For Dollar$ We Play – By Femi Akomolafe

Femi Akomolafe
Femi Akomolafe

By Femi Akomolafe

I had a rather interesting discussion with an acquaintance after the Ghana Black Stars were kicked out of the World Cup. I thought it was interesting and worth sharing. Here goes:

 

 

 

 

 

ACQUAINTANCE:

Femi, greetings, it has been a while since we last read from you. What happened?

FEMI
What happened to what?

ACQUAINTANCE:

Ah, are we in bad mood again, today?

FEMI
Who is in bad mood?

ACQUAINTANCE:
Do you have to answer every question with another question?

FEMI

Says who?

ACQUAINTANCE:

Oh, boy! I asked what happened and look at where you turned it?

FEMI
And I asked you what happened to what?

ACQUAINTANCE:
What happened to keep you silent all this while?

FEMI
Who told you I kept silent?

ACQUAINTANCE:
We have not been reading your lucid posts.

FEMI

Lucid?

ACQUAINTANCE:

Femi, you are really a contrarian. Yes, lucid, as in L.U.C.I.D.

FEMI

Ha, you! I know how to spell lucid.

ACQUAINTANCE:

You do? How nice. Yes, lucid as in eloquent, as in coherent…

FEMI

You! I surely know the meaning of lucid. I am just wondering what the praise is for.

ACQUAINTANCE:

You are something else. All these while, you kept quiet when there were so many rumblings in the land.

FEMI

Rumblings?

ACQUAINTANCE:

Please don’t tell me that you didn’t hear about the ignominious display our players displayed in Brazil.

FEMI

Why do you put the blame on the players?

ACQUAINTANCE:

Do you mean that we shouldn’t blame players who disrespected all authority, including the president, and showed insubordination, gross indiscipline and disgraced the whole country?

FEMI

That, precisely, is our problem in this country…

ACQUAINTANCE:

What! What is the problem in the country? Do you mean to tell me that you absolve the errant players? What is wrong with you?

FEMI

If only you will listen and let me explain before you jump in to interrupt me. You asked me a question, and I was trying to explain, but you keep interrupting. Do you want a debate or a discussion?

ACQUAINTANCE:

Debate or discussion? What do you mean?

FEMI

With debate, you are yearning to prove a point; with discussion, we listen to each other and learn from one another.

ACQUAINTANCE:

It is just that you do not make sense. The whole country is blaming the players for their insubordination and their gross disrespect to the president?
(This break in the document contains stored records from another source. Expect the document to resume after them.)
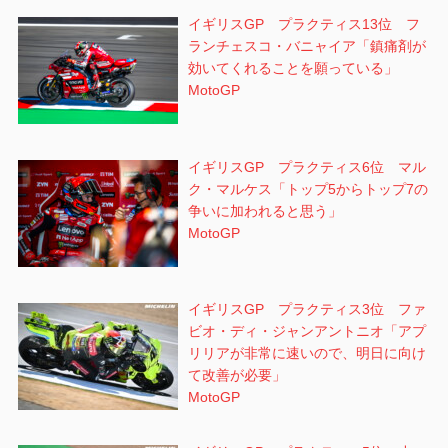
イギリスGP プラクティス13位 フ
ランチェスコ・バニャイア「鎮痛剤が
効いてくれることを願っている」
MotoGP
イギリスGP プラクティス6位 マル
ク・マルケス「トップ5からトップ7の
争いに加われると思う」
MotoGP
イギリスGP プラクティス3位 ファ
ビオ・ディ・ジャンアントニオ「アプ
リリアが非常に速いので、明日に向け
て改善が必要」
MotoGP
And you are engaging me in semantics.

FEMI

It is not semantics. Have you heard of the saying that respect is earned and cannot be commanded?

ACQUAINTANCE:

Do you mean to say that players can be disrespectful even to the country’s president? You cannot be serious, Femi Akomolafe, you simply cannot!

FEMI

If only you will calm down sufficiently to listen to the point I was going to make. Heaven knows that I said no such thing about anyone disrespecting anyone. The trouble with people like you is that you hear only the things you want to hear. If only you will let me explain…

ACQUAINTANCE:

What is there to explain? The whole country has condemned the players’ action. Do you mean to tell me that you are wiser than the whole twenty-five million Ghanaians?

FEMI

Now, you are being ridiculous.

ACQUAINTANCE:

No, I am not. I know that you’re a contrarian; you have proven it time without number. But you seem to be carrying it to a ridiculous extent. No amount of rationalization can justify the action of the players. Let us call a spade a spade.

FEMI

Whatever. It looks like you have made up your mind not to listen to me.

ACQUAINTANCE:

What is there to listen to? After all, you have said that it was OK for football players to insult the president.

FEMI

Now, you are being patently absurd. I said no such thing. What I said was that people are respected because they earn it, and not because they asked for it. As usual, in our blessed republic, we are incapable of rationally analyzing things or events, so that useful lessons can be learned, to ensure that mistakes do not reoccur. No, we do no such thing. We look for easy scape-goats, latch onto that, and presto the whole country jumps onto the bandwagon. Everybody says the same thing and go home happy. Next time, we go through the same process all over, making the same stupid mistakes because no lessons were learned. Let me ask you a question?

ACQUAINTANCE:

Go ahead.

FEMI

If you send an army to a battle, do you blame the privates for any debacle?

ACQUAINTANCE:

What has that got to do with what the Black Star players did. I don’t see any clear analogy here.

FEMI

Don’t you? You don’t blame ordinary soldiers for the loss of battles or wars. You blame the Generals and their political leaders. When things go awry, you blame those that lead, and not the ones that are led. But in Ghana, we pass on blames to low-level hirelings and leave those mandated to make decisions. It is convenient but it has never helped us and it never will. This was not the first time we have had this type of debacle in our blessed republic. Were lessons learned? Of course, not. As soon as the wind blows over any sad event, we all quickly forget and move on. Like grasshoppers, we cannot think beyond the NOW. Until next time, that is. And we begin again to scurry around for convenient scapegoats. It is easy and very convenient to blame the players. They are the easy scapegoats. It is easy to holler and cry ourselves hoarse for their lack of their patriotism. That is easy. What is never easy for us to do is to ask ourselves the simple question of how many of us are patriotic? How many citizens of Ghana are patriotic? How many of those of us hollering ‘patriotism’ know the meaning of the word? We bandy the word indiscipline around like we know its true meaning. Like we are all the epitome of discipline. Like we are Mr. Disciplined Personified. Ha! How many Ghanaians are disciplined? How many of those of us busy condemning exhibit any sense of discipline in our private and public life?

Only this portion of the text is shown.